▶ YOUR GOAL: Look through the lines below, find those with the word "bottom", and copy them.
··· EXERCISE INPUTS
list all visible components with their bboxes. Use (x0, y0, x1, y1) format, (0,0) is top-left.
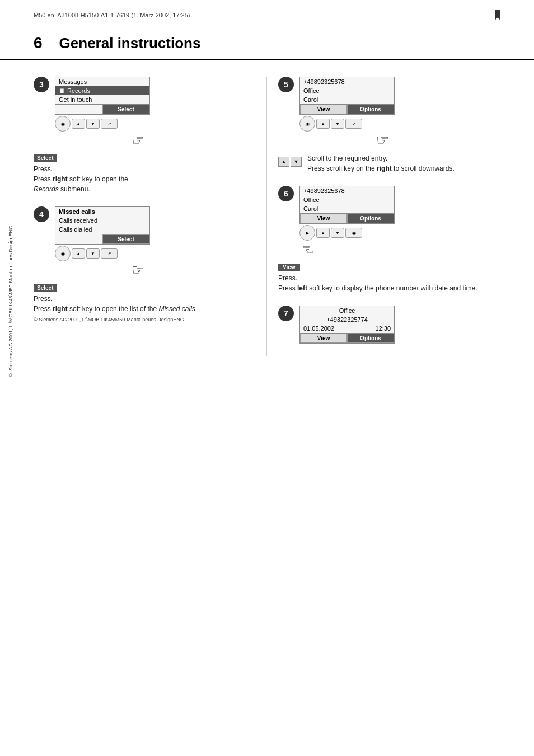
step-7-buttons: View Options (300, 333, 394, 343)
step-3-nav-circle: ◉ (55, 116, 71, 132)
step-4-nav-up: ▲ (72, 248, 85, 259)
step-3-screen: Messages 📋 Records Get in touch Select (55, 77, 150, 115)
step-5-nav: ◉ ▲ ▼ ↗ (299, 116, 395, 132)
step-6-desc: View Press. Press left soft key to displ… (278, 262, 500, 293)
step-5-nav-up: ▲ (316, 119, 330, 129)
step-5-arrow-up: ▲ (278, 157, 289, 167)
step-3-text: Press. Press right soft key to open the … (34, 164, 255, 194)
step-3-nav: ◉ ▲ ▼ ↗ (55, 116, 150, 132)
step-6-nav-down: ▼ (331, 228, 344, 238)
step-7-block: 7 Office +49322325774 01.05.2002 12:30 (278, 306, 500, 344)
step-3-nav-up: ▲ (72, 119, 85, 129)
step-6-screen-area: +49892325678 Office Carol View Options (299, 186, 395, 258)
step-4-row-3: Calls dialled (55, 225, 149, 234)
step-4-nav-circle: ◉ (55, 246, 71, 261)
step-5-buttons: View Options (300, 104, 394, 114)
step-4-screen: Missed calls Calls received Calls dialle… (55, 206, 150, 245)
step-3-nav-down: ▼ (86, 119, 100, 129)
meta-bar: M50 en, A31008-H5150-A1-1-7619 (1. März … (0, 0, 534, 25)
step-6-row-1: +49892325678 (300, 186, 394, 195)
step-6-nav-up: ▲ (316, 228, 330, 238)
step-6-circle: 6 (278, 186, 294, 201)
bookmark-area (495, 10, 500, 20)
step-4-nav-call: ↗ (101, 248, 118, 259)
step-3-row-3: Get in touch (55, 95, 149, 104)
page: © Siemens AG 2001, L:\MOBILIK45\M50-Mant… (0, 0, 534, 756)
step-5-header: 5 +49892325678 Office Carol View Options (278, 77, 500, 149)
step-7-date: 01.05.2002 (303, 325, 334, 332)
step-7-screen-area: Office +49322325774 01.05.2002 12:30 Vie… (299, 306, 395, 344)
step-6-hand: ☜ (302, 241, 395, 258)
step-7-right-btn: Options (347, 334, 394, 343)
step-6-block: 6 +49892325678 Office Carol View Options (278, 186, 500, 293)
step-7-row-3: 01.05.2002 12:30 (300, 324, 394, 333)
step-5-nav-call: ↗ (345, 119, 362, 129)
step-5-row-3: Carol (300, 95, 394, 104)
step-4-block: 4 Missed calls Calls received Calls dial… (34, 206, 255, 314)
step-6-right-btn: Options (347, 214, 394, 223)
step-4-buttons: Select (55, 234, 149, 244)
step-6-text: Press. Press left soft key to display th… (278, 273, 500, 293)
step-4-label: Select (34, 284, 57, 292)
step-5-screen-area: +49892325678 Office Carol View Options (299, 77, 395, 149)
step-4-text: Press. Press right soft key to open the … (34, 294, 255, 314)
step-5-nav-circle: ◉ (299, 116, 315, 132)
step-6-nav: ▶ ▲ ▼ ◉ (299, 225, 395, 241)
step-5-left-btn: View (300, 105, 347, 114)
step-3-desc: Select Press. Press right soft key to op… (34, 153, 255, 194)
step-6-label: View (278, 264, 300, 271)
step-6-row-2: Office (300, 195, 394, 204)
step-4-desc: Select Press. Press right soft key to op… (34, 283, 255, 314)
step-4-header: 4 Missed calls Calls received Calls dial… (34, 206, 255, 279)
step-6-buttons: View Options (300, 213, 394, 223)
step-3-row-2: 📋 Records (55, 86, 149, 95)
step-4-hand: ☞ (55, 261, 144, 279)
step-4-circle: 4 (34, 206, 49, 222)
step-5-row-1: +49892325678 (300, 77, 394, 86)
step-3-right-btn: Select (102, 105, 149, 114)
side-label: © Siemens AG 2001, L:\MOBILIK45\M50-Mant… (8, 224, 13, 378)
chapter-heading: 6 General instructions (0, 25, 534, 60)
step-5-block: 5 +49892325678 Office Carol View Options (278, 77, 500, 173)
step-3-buttons: Select (55, 104, 149, 114)
step-7-left-btn: View (300, 334, 347, 343)
step-3-screen-area: Messages 📋 Records Get in touch Select (55, 77, 150, 149)
step-3-block: 3 Messages 📋 Records Get in touch (34, 77, 255, 194)
step-6-nav-play: ▶ (299, 225, 315, 241)
copyright-text: © Siemens AG 2001, L:\MOBILIK45\M50-Mant… (34, 317, 186, 322)
step-3-header: 3 Messages 📋 Records Get in touch (34, 77, 255, 149)
step-5-hand: ☞ (299, 132, 389, 149)
step-3-row-1: Messages (55, 77, 149, 86)
chapter-title: General instructions (59, 35, 201, 52)
step-6-screen: +49892325678 Office Carol View Options (299, 186, 395, 224)
meta-text: M50 en, A31008-H5150-A1-1-7619 (1. März … (34, 12, 190, 18)
step-5-text: Scroll to the required entry. Press scro… (307, 153, 455, 173)
step-4-nav-down: ▼ (86, 248, 100, 259)
step-4-row-1: Missed calls (55, 207, 149, 216)
step-5-right-btn: Options (347, 105, 394, 114)
step-5-circle: 5 (278, 77, 294, 92)
step-3-hand: ☞ (55, 132, 144, 149)
step-5-screen: +49892325678 Office Carol View Options (299, 77, 395, 115)
step-5-desc-area: ▲ ▼ Scroll to the required entry. Press … (278, 153, 500, 173)
step-5-row-2: Office (300, 86, 394, 95)
step-7-header: 7 Office +49322325774 01.05.2002 12:30 (278, 306, 500, 344)
step-6-row-3: Carol (300, 204, 394, 213)
step-3-nav-call: ↗ (101, 119, 118, 129)
chapter-number: 6 (34, 34, 43, 52)
step-6-header: 6 +49892325678 Office Carol View Options (278, 186, 500, 258)
step-5-nav-down: ▼ (331, 119, 344, 129)
step-7-screen: Office +49322325774 01.05.2002 12:30 Vie… (299, 306, 395, 344)
step-4-right-btn: Select (102, 234, 149, 244)
step-6-left-btn: View (300, 214, 347, 223)
step-4-screen-area: Missed calls Calls received Calls dialle… (55, 206, 150, 279)
step-3-label: Select (34, 154, 57, 162)
bookmark-icon (495, 10, 500, 20)
step-4-row-2: Calls received (55, 216, 149, 225)
step-6-nav-call: ◉ (345, 228, 362, 238)
step-5-arrow-down: ▼ (291, 157, 302, 167)
bottom-bar: © Siemens AG 2001, L:\MOBILIK45\M50-Mant… (0, 313, 534, 322)
step-7-time: 12:30 (375, 325, 391, 332)
step-5-arrows: ▲ ▼ (278, 157, 302, 167)
step-3-circle: 3 (34, 77, 49, 92)
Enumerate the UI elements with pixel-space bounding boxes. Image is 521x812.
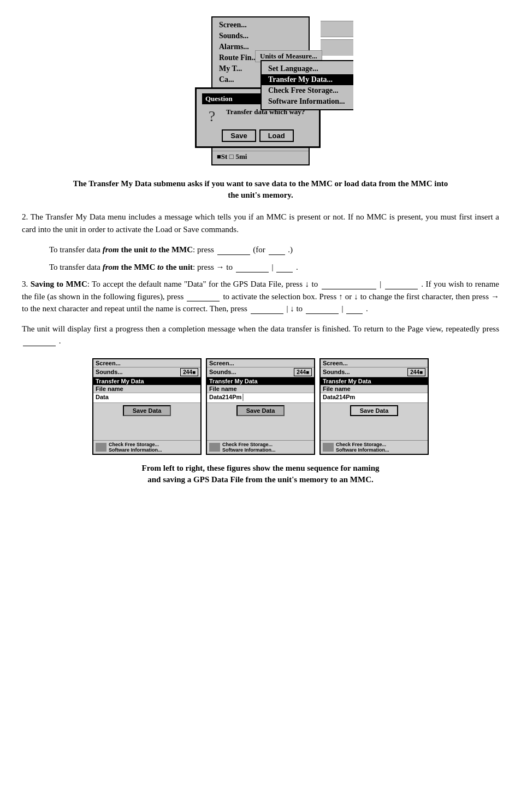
transfer-mmc-to-unit-line: To transfer data from the MMC to the uni…	[49, 260, 499, 274]
blank-load-key	[236, 264, 269, 272]
screen2-input[interactable]: Data214Pm│	[207, 393, 314, 403]
menu-screen[interactable]: Screen...	[212, 20, 309, 31]
screen3-icon	[323, 443, 334, 452]
screen3-top-sounds: Sounds...	[323, 369, 350, 375]
blank-p3-6	[346, 305, 363, 314]
blank-load-sub	[276, 264, 293, 272]
screen3-save-btn[interactable]: Save Data	[350, 405, 399, 416]
bottom-screenshots-area: Screen... Sounds... 244■ Transfer My Dat…	[22, 358, 499, 455]
submenu-set-language[interactable]: Set Language...	[262, 63, 353, 74]
screen2-section: Transfer My Data	[207, 377, 314, 385]
screen3-input[interactable]: Data214Pm	[321, 393, 428, 403]
screen1-top-left: Screen...	[96, 360, 121, 366]
screen3-battery: 244■	[407, 368, 425, 376]
blank-save-key	[217, 246, 250, 255]
screen2-icon	[209, 443, 220, 452]
screen3-bottom: Check Free Storage... Software Informati…	[321, 440, 428, 454]
screen2-file-label: File name	[207, 385, 314, 393]
load-button[interactable]: Load	[259, 129, 294, 142]
bottom-caption: From left to right, these figures show t…	[69, 463, 452, 485]
screen2-battery: 244■	[294, 368, 312, 376]
blank-p4	[23, 337, 56, 346]
blank-p3-1	[322, 281, 376, 289]
screen1-input[interactable]: Data	[93, 393, 200, 403]
bottom-caption-line2: and saving a GPS Data File from the unit…	[69, 474, 452, 485]
screen3-top-left: Screen...	[323, 360, 348, 366]
gps-screen-3: Screen... Sounds... 244■ Transfer My Dat…	[319, 358, 429, 455]
submenu-transfer-my-data[interactable]: Transfer My Data...	[262, 74, 353, 85]
paragraph-2: 2. The Transfer My Data menu includes a …	[22, 211, 499, 235]
screen3-section: Transfer My Data	[321, 377, 428, 385]
blank-p3-2	[385, 281, 418, 289]
screen1-save-btn[interactable]: Save Data	[123, 405, 171, 416]
submenu-software-info[interactable]: Software Information...	[262, 96, 353, 107]
screen2-bottom-text: Check Free Storage... Software Informati…	[222, 442, 276, 453]
screen2-spacer	[207, 418, 314, 440]
blank-p3-5	[306, 305, 339, 314]
status-bar-text: 5mi	[236, 152, 247, 161]
blank-p3-3	[187, 293, 220, 301]
status-icon: ■St □	[217, 152, 234, 161]
screen3-bottom-text: Check Free Storage... Software Informati…	[336, 442, 389, 453]
paragraph-3: 3. Saving to MMC: To accept the default …	[22, 278, 499, 315]
screen1-top-sounds: Sounds...	[96, 369, 123, 375]
submenu-check-free-storage[interactable]: Check Free Storage...	[262, 85, 353, 96]
screen1-spacer	[93, 418, 200, 440]
top-screenshot-area: Screen... Sounds... Alarms... Route Fin.…	[22, 16, 499, 169]
screen2-top-sounds: Sounds...	[209, 369, 236, 375]
screen2-bottom: Check Free Storage... Software Informati…	[207, 440, 314, 454]
gps-menu-wrapper: Screen... Sounds... Alarms... Route Fin.…	[168, 16, 353, 169]
screen1-icon	[96, 443, 106, 452]
bottom-caption-line1: From left to right, these figures show t…	[69, 463, 452, 474]
blank-p3-4	[251, 305, 283, 314]
save-button[interactable]: Save	[222, 129, 256, 142]
screen3-spacer	[321, 418, 428, 440]
gps-screen-1: Screen... Sounds... 244■ Transfer My Dat…	[92, 358, 202, 455]
transfer-unit-to-mmc-line: To transfer data from the unit to the MM…	[49, 243, 499, 256]
paragraph-4: The unit will display first a progress t…	[22, 323, 499, 347]
screen1-file-label: File name	[93, 385, 200, 393]
screen1-section: Transfer My Data	[93, 377, 200, 385]
top-caption: The Transfer My Data submenu asks if you…	[69, 178, 452, 201]
screen1-bottom-text: Check Free Storage... Software Informati…	[109, 442, 162, 453]
menu-sounds[interactable]: Sounds...	[212, 31, 309, 42]
screen3-file-label: File name	[321, 385, 428, 393]
blank-save-sub	[269, 246, 285, 255]
screen1-battery: 244■	[180, 368, 198, 376]
screen2-save-btn[interactable]: Save Data	[236, 405, 285, 416]
screen2-top-left: Screen...	[209, 360, 234, 366]
gps-screen-2: Screen... Sounds... 244■ Transfer My Dat…	[206, 358, 315, 455]
question-icon: ?	[202, 108, 222, 125]
screen1-bottom: Check Free Storage... Software Informati…	[93, 440, 200, 454]
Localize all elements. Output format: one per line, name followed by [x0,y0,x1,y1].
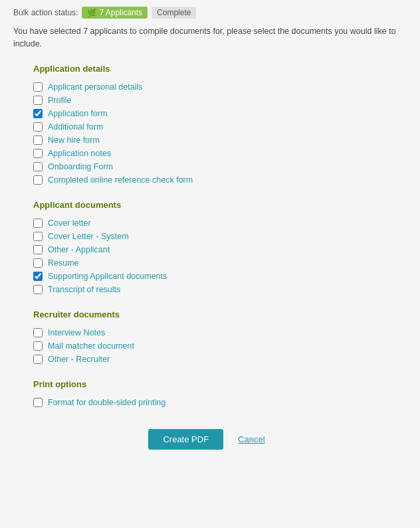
······
▶ OUTPUT:
bottom-bar: © Siemens AG 2001, L:\MOBILIK45\M50-Mant… (0, 313, 534, 322)
bottom-screenshots-area: Screen... Sounds... 244■ Transfer My Dat…	[22, 358, 499, 455]
screen3-bottom: Check Free Storage... Software Informati…	[321, 440, 428, 454]
bottom-caption: From left to right, these figures show t…	[69, 463, 452, 485]
bottom-caption-line2: and saving a GPS Data File from the unit…	[69, 474, 452, 485]
screen2-bottom-text: Check Free Storage... Software Informati…	[222, 442, 276, 453]
screen3-bottom-text: Check Free Storage... Software Informati…	[336, 442, 389, 453]
screen2-bottom: Check Free Storage... Software Informati…	[207, 440, 314, 454]
bottom-caption-line1: From left to right, these figures show t…	[69, 463, 452, 474]
screen1-bottom-text: Check Free Storage... Software Informati…	[109, 442, 162, 453]
screen1-bottom: Check Free Storage... Software Informati…	[93, 440, 200, 454]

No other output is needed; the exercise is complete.